The Kashmir History

Recent happenings in Jammu and Kashmir have ignited a fierce debate on the plight of the Indian state. Before going into the debate of the demands of a certain section of the people in the valley, we should look into the matter a little more in detail.

It is often argued that the people of the valley are very passionate about their Kashmiri identity, perhaps even more than their national identity as an Indian. This was also one reason why the people of Kashmir never wanted to align with Pakistan during partition or even later. Islamic identity is something that they always loathed. They wanted their Kashmiri identity intact.
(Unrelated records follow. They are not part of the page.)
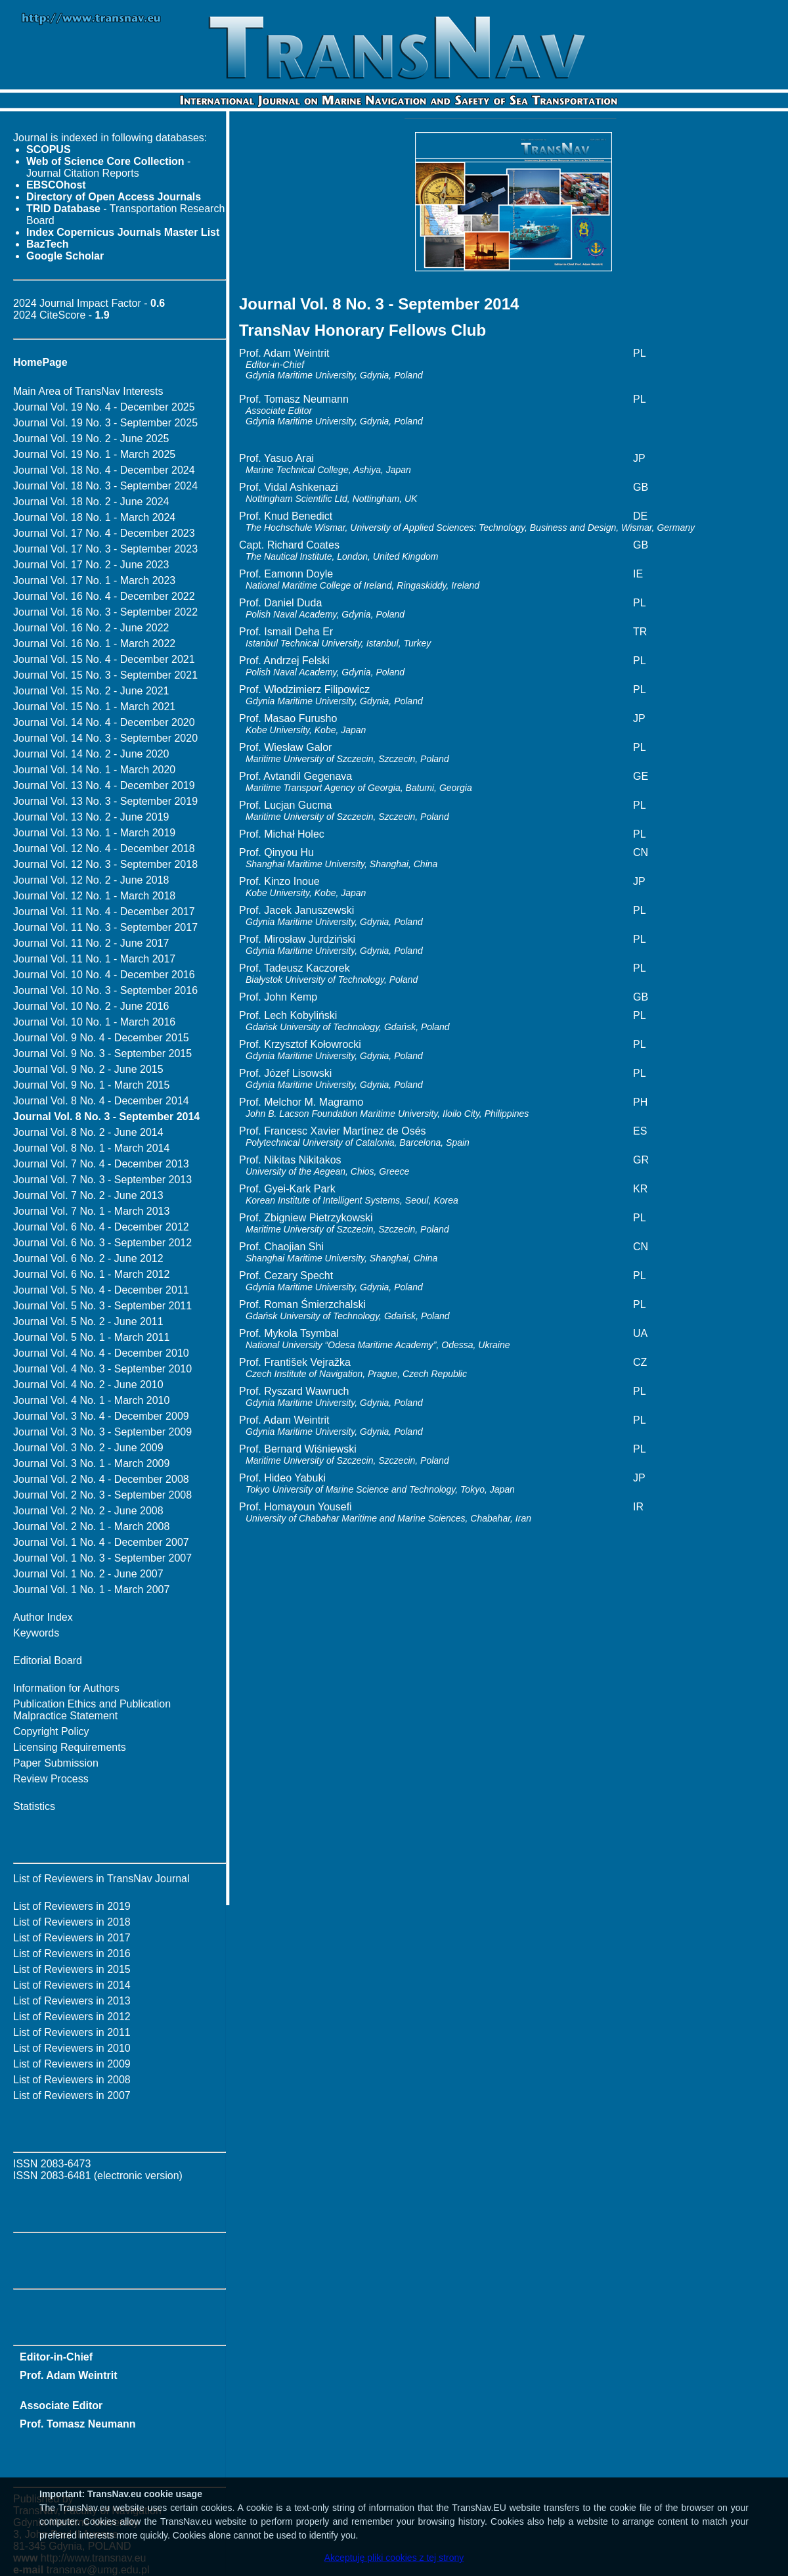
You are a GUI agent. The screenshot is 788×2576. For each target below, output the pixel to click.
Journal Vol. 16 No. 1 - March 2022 (94, 643)
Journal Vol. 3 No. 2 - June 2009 (88, 1447)
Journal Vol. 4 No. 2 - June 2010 (88, 1384)
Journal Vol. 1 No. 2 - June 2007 (88, 1573)
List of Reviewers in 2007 (72, 2095)
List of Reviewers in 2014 (72, 1985)
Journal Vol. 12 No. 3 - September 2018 (105, 864)
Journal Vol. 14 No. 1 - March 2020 (94, 769)
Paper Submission (55, 1763)
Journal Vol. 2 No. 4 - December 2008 (101, 1479)
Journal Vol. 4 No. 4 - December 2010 (101, 1353)
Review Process (51, 1778)
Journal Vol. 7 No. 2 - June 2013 (88, 1195)
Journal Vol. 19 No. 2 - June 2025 (91, 438)
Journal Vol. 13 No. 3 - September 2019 (105, 801)
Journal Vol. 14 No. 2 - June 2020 (91, 753)
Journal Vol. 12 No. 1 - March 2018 (94, 895)
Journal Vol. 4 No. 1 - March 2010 (91, 1400)
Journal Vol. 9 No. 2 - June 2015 (88, 1069)
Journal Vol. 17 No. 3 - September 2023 (105, 548)
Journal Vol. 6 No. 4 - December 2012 (101, 1226)
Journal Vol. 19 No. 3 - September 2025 (105, 422)
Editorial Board (47, 1660)
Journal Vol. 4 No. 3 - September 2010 (102, 1368)
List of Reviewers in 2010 (72, 2048)
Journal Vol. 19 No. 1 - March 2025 (94, 454)
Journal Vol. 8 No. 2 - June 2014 (88, 1132)
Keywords (36, 1632)
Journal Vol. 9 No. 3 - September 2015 (102, 1053)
And it could never be possible if they aligned with the neighbouring Islamic state.

When India got her independence on 15th August, 1947, Jammu and Kashmir was still an independent state ruled by the Hindu king Raja Hari Singh. On October 20 in the same year, Pakistani raiders entered Jammu and Kashmir territories. Indian troops were still not stationed in the state. The King asked the Indian Government to deploy her army and Indian troops were sent to the state. By then, Kashmir had already lost a large chunk of its territories– almost 55 percent.

The issue was taken to the United Nations. The UN called for a referendum. Kashmir had to either align with India or Pakistan. The plebiscite could never take place. The reason? Pakistani troops never withdrew. One of the conditions for referendum that the UN put was that the army should withdraw before the plebiscite takes place. Pakistani troops never withdrew and the referendum never took place.
For Kashmir, India was the only viable option which not only gave them a lot of autonomy but also protected them.

Those who are arguing for the state’s “independence” reason that the Kashmiris always felt very strong about their identity.
But, is it not true for other regions too? In fact, this is what Nehru called “Unity in Diversity”. Sub nationality is often stronger than nationality. Any community or region has several identities that they live with – religious, cultural, ethnic and so on. Look at South India. Don’t they feel very strong about their culture and identity? At times too detached from the center. Do we separate them from India’s map? The same applies to our brothers in north east India...Secession is not the appropriate answer.